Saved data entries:
************

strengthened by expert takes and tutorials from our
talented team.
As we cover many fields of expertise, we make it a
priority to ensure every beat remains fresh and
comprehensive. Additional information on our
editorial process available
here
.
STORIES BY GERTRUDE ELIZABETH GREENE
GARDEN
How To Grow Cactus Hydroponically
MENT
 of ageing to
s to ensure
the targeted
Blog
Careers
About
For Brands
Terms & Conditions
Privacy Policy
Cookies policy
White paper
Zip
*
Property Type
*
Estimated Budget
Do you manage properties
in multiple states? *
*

************

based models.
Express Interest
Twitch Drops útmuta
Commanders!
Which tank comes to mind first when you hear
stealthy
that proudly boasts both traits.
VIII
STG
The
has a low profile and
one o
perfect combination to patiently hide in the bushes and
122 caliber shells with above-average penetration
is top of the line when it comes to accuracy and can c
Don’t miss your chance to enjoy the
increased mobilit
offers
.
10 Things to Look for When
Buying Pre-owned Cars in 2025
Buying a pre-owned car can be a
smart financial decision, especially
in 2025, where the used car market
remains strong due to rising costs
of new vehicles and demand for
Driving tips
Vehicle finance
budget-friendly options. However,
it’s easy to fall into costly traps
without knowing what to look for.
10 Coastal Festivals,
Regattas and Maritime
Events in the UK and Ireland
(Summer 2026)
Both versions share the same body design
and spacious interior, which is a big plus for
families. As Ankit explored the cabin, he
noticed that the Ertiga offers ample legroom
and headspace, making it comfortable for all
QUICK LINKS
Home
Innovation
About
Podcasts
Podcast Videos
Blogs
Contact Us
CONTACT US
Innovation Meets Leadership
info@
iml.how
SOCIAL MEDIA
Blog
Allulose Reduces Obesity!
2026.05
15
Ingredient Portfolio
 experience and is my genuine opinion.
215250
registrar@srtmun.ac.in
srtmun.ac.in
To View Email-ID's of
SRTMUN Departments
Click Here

************

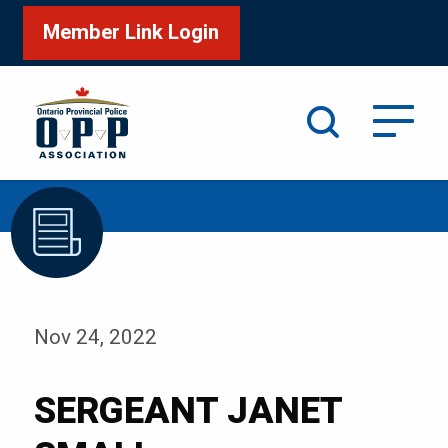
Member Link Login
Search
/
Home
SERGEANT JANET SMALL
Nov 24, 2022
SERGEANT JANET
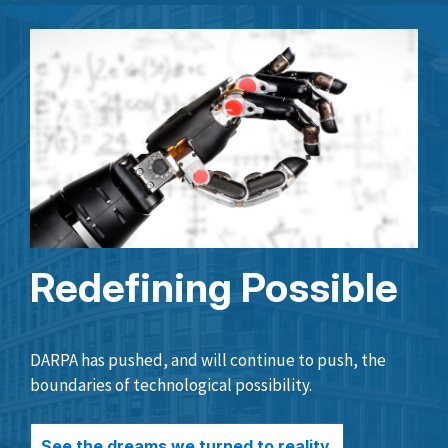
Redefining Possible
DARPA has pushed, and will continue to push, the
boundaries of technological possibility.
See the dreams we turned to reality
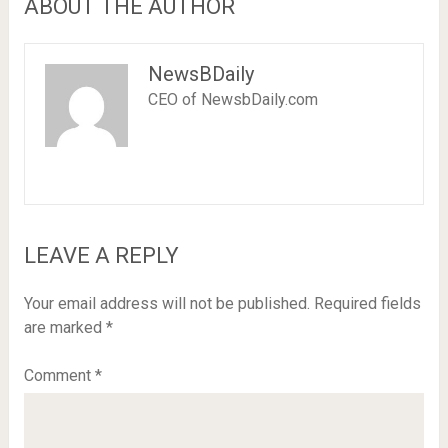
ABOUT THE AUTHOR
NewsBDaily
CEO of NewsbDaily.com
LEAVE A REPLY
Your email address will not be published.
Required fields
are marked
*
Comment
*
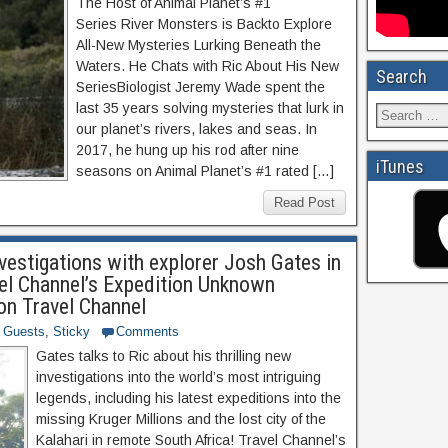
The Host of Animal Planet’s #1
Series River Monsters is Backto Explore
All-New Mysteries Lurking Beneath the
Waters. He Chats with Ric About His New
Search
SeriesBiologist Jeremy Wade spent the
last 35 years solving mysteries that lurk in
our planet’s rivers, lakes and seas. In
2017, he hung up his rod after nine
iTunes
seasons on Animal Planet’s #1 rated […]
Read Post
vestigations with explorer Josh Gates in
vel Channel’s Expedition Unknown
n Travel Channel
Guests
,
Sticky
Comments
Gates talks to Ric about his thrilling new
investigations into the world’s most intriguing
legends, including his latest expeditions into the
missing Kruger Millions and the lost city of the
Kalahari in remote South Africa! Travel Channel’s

************

## WHAT TO PRODUCE
Only one stretch of the records above is wanted: the lines between the one holding "and spacious interior, which" and the one holding "Ingredient Portfolio", inclusive, reproduced exactly.

## ANSWER TO THIS PROBLEM
and spacious interior, which is a big plus for
families. As Ankit explored the cabin, he
noticed that the Ertiga offers ample legroom
and headspace, making it comfortable for all
QUICK LINKS
Home
Innovation
About
Podcasts
Podcast Videos
Blogs
Contact Us
CONTACT US
Innovation Meets Leadership
info@
iml.how
SOCIAL MEDIA
Blog
Allulose Reduces Obesity!
2026.05
15
Ingredient Portfolio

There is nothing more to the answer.